Esa discrecionalidad no se controla ni “desinfectando” de valores éticos la decisión, como suponen algunos fatuos ortodoxos de la seguridad jurídica, ni tampoco apelando a valores éticos inconmensurables e inefables sean bien o mal intencionados, como quisiera el que tiene algo para expiar.

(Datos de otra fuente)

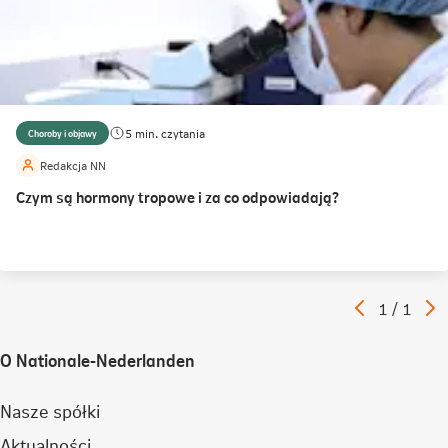
5 min. czytania
Choroby i objawy
Redakcja NN
Czym są hormony tropowe i za co odpowiadają?
Poprzedni
N
Artykuł
1
/
1
artykuł
a
O Nationale-Nederlanden
Nasze spółki
Aktualności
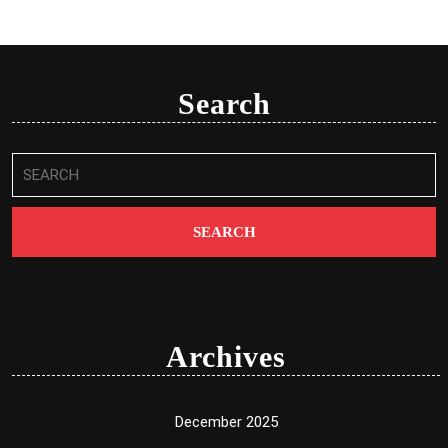
Search
Search
for:
Archives
December 2025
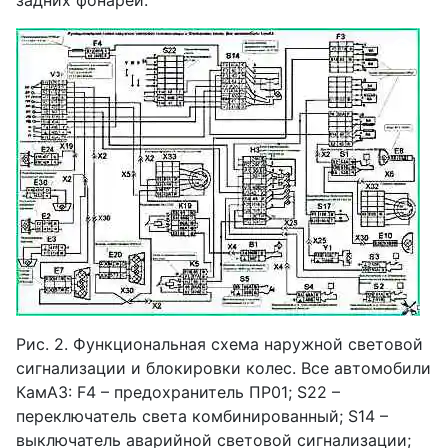
задних фонарей.
Рис. 2. Функциональная схема наружной световой
сигнализации и блокировки колес. Все автомобили
КамАЗ: F4 – предохранитель ПР01; S22 –
переключатель света комбинированный; S14 –
выключатель аварийной световой сигнализации;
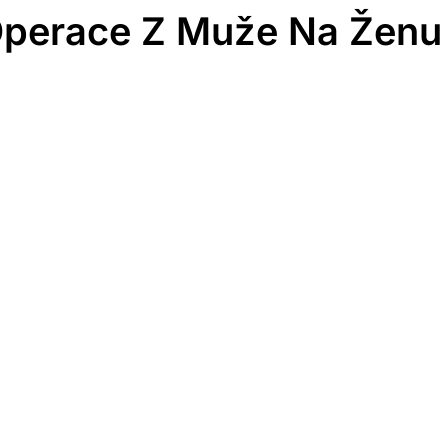
Operace Z Muže Na Ženu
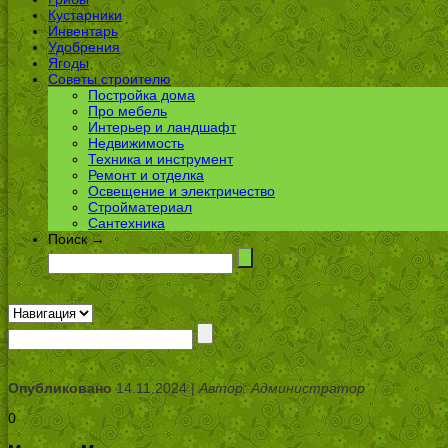
Кустарники
Инвентарь
Удобрения
Ягоды
Советы строителю
Постройка дома
Про мебель
Интерьер и ландшафт
Недвижимость
Техника и инструмент
Ремонт и отделка
Освещение и электричество
Стройматериал
Сантехника
Поиск →
Опубликовано
14.11.2024 |
Автор: Администратор
0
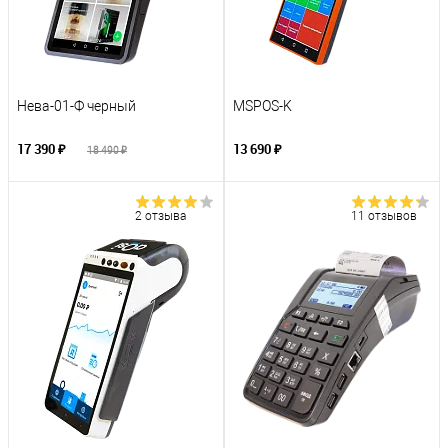
Нева-01-Ф черный
MSPOS-K
17 390 ₽
13 690 ₽
18 490 ₽
2 отзыва
11 отзывов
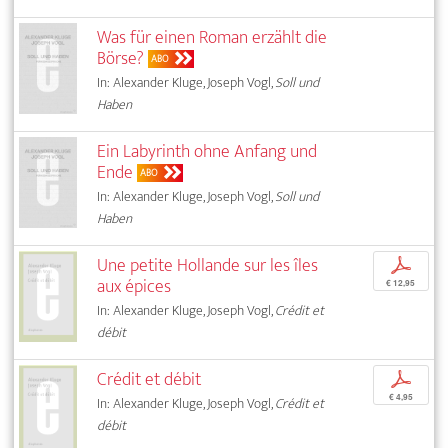
Was für einen Roman erzählt die
Börse?
ABO
In: Alexander Kluge, Joseph Vogl,
Soll und
Haben
Ein Labyrinth ohne Anfang und
Ende
ABO
In: Alexander Kluge, Joseph Vogl,
Soll und
Haben
Une petite Hollande sur les îles
p
aux épices
€ 12,95
In: Alexander Kluge, Joseph Vogl,
Crédit et
débit
Crédit et débit
p
€ 4,95
In: Alexander Kluge, Joseph Vogl,
Crédit et
débit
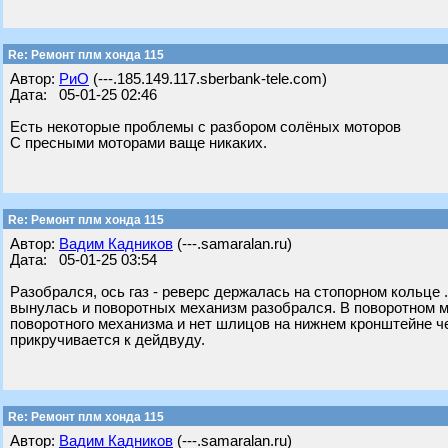
Re: Ремонт плм хонда 115
Автор:
РиО
(---.185.149.117.sberbank-tele.com)
Дата: 05-01-25 02:46
Есть некоторые проблемы с разбором солёных моторов
С пресными моторами ваще никаких.
Re: Ремонт плм хонда 115
Автор:
Вадим Кадников
(---.samaralan.ru)
Дата: 05-01-25 03:54
Разобрался, ось газ - реверс держалась на стопорном кольце
вынулась и поворотных механизм разобрался. В поворотном м
поворотного механизма и нет шлицов на нижнем кронштейне че
прикручивается к дейдвуду.
Re: Ремонт плм хонда 115
Автор:
Вадим Кадников
(---.samaralan.ru)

Por ello, el reto técnico y deontológico para la ciencia jurídica y, por supuesto, para los operadores del derecho es que la diferencia y la distancia entre los dos mundos “no sea cada vez más grande” y profunda; es decir, que se reduzca al mínimo la arbitrariedad que la irremediable discrecionalidad abona, pero complementando el derecho, sin sustituirlo ni por un sistema normativo aséptico, ni por un dechado de valores, ambos supuestamente puros.
El complemento técnico consiste en extender el debido proceso y la investigación científica interdisciplinaria hasta las zonas grises de lo indecidible; el complemento deontológico consiste en agregar a los valores éticos contrastables otro de estirpe típicamente profesional, que es el deber inexorable de minimizar el error: el mayor virtuosismo en todos los saberes y las prácticas.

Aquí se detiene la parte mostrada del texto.